* _TASK GOAL_
Within the records below, find each line that holds the string "Verlinkung", then copy it.

Stored data entries:
###
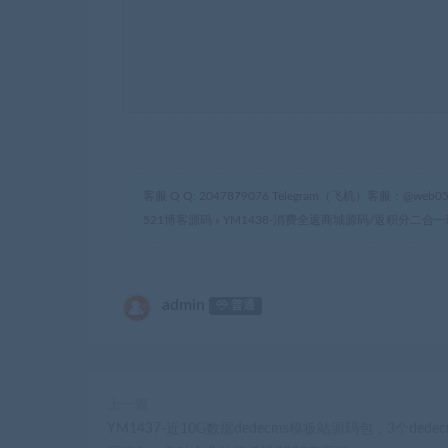
客服 Q Q: 2047879076 Telegram（飞机）客服：@web05
521博客源码
»
YM1438-消费全返商城源码/返积分二
admin
普通
上一篇
YM1437-近10G数据dedecms模板站源码包，3个dede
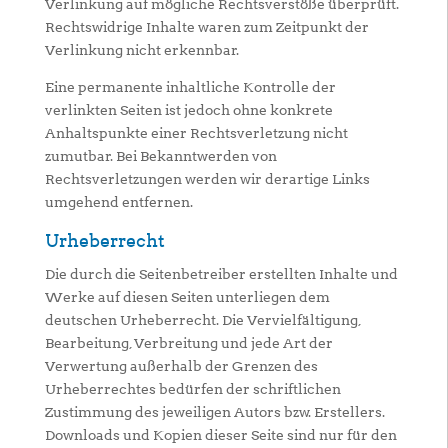
Verlinkung auf mögliche Rechtsverstöße überprüft.
Rechtswidrige Inhalte waren zum Zeitpunkt der
Verlinkung nicht erkennbar.
Eine permanente inhaltliche Kontrolle der
verlinkten Seiten ist jedoch ohne konkrete
Anhaltspunkte einer Rechtsverletzung nicht
zumutbar. Bei Bekanntwerden von
Rechtsverletzungen werden wir derartige Links
umgehend entfernen.
Urheberrecht
Die durch die Seitenbetreiber erstellten Inhalte und
Werke auf diesen Seiten unterliegen dem
deutschen Urheberrecht. Die Vervielfältigung,
Bearbeitung, Verbreitung und jede Art der
Verwertung außerhalb der Grenzen des
Urheberrechtes bedürfen der schriftlichen
Zustimmung des jeweiligen Autors bzw. Erstellers.
Downloads und Kopien dieser Seite sind nur für den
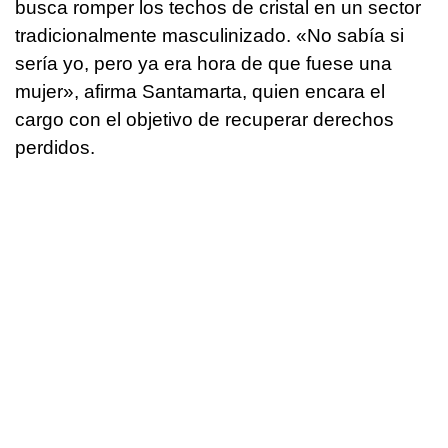
busca romper los techos de cristal en un sector
tradicionalmente masculinizado. «No sabía si
sería yo, pero ya era hora de que fuese una
mujer», afirma Santamarta, quien encara el
cargo con el objetivo de recuperar derechos
perdidos.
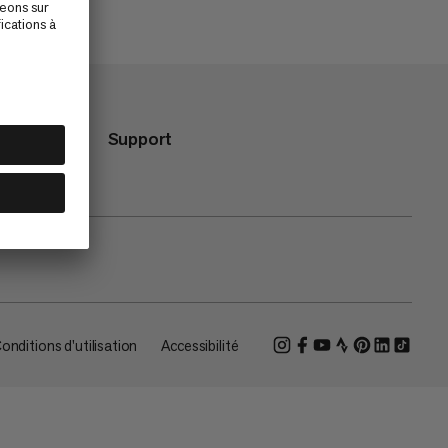
Support
onditions d'utilisation
Accessibilité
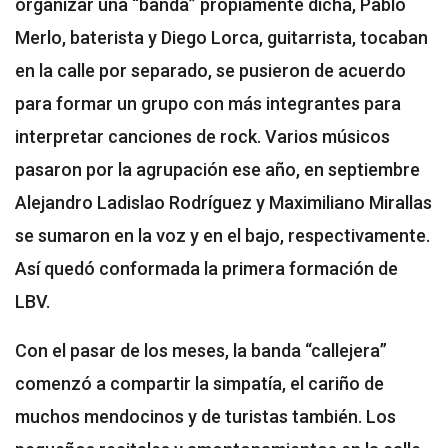
organizar una “banda” propiamente dicha, Pablo
Merlo, baterista y Diego Lorca, guitarrista, tocaban
en la calle por separado, se pusieron de acuerdo
para formar un grupo con más integrantes para
interpretar canciones de rock. Varios músicos
pasaron por la agrupación ese año, en septiembre
Alejandro Ladislao Rodríguez y Maximiliano Mirallas
se sumaron en la voz y en el bajo, respectivamente.
Así quedó conformada la primera formación de
LBV.
Con el pasar de los meses, la banda “callejera”
comenzó a compartir la simpatía, el cariño de
muchos mendocinos y de turistas también. Los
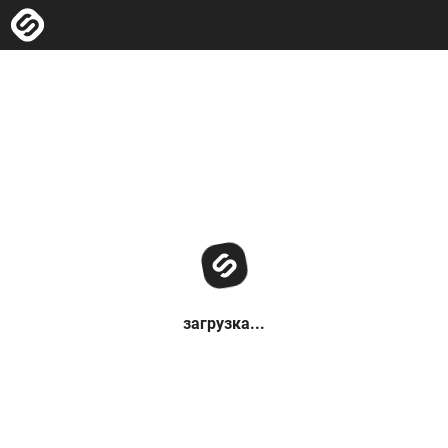
загрузка...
###
* _FINISHED EXERCISE_
Verlinkung auf mögliche Rechtsverstöße überprüft.
Verlinkung nicht erkennbar.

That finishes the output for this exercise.